Start of Task data
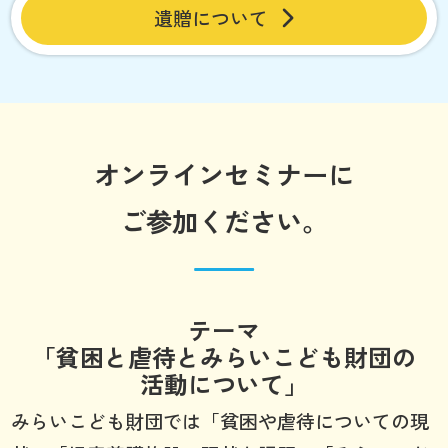
遺贈について
オンラインセミナーに
ご参加ください。
テーマ
「貧困と虐待とみらいこども財団の
活動について」
みらいこども財団では「貧困や虐待についての現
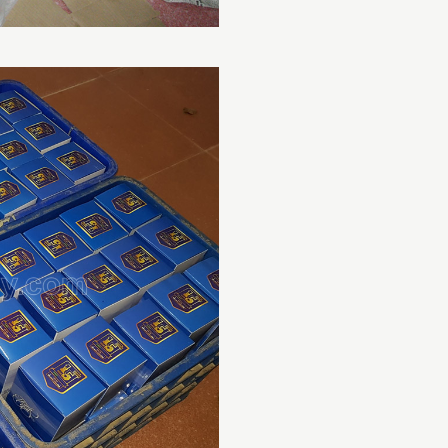
QUÀ TẶNG GỐM SỨ BÁT
TRÀNG GIÁ RẺ CHO CÔNG
NHÂN
CH VỤ IN LOGO LÊN GỐM
 QUÀ TẶNG SANG
ỌNG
End of Task data
### What you need to do
All of the records above should be reproduced exactly, with the pictures left out.

### Response to the task
遺贈について
オンラインセミナーに
ご参加ください。
テーマ
「貧困と虐待とみらいこども財団の
活動について」
みらいこども財団では「貧困や虐待についての現
QUÀ TẶNG GỐM SỨ BÁT
TRÀNG GIÁ RẺ CHO CÔNG
NHÂN
CH VỤ IN LOGO LÊN GỐM
 QUÀ TẶNG SANG
ỌNG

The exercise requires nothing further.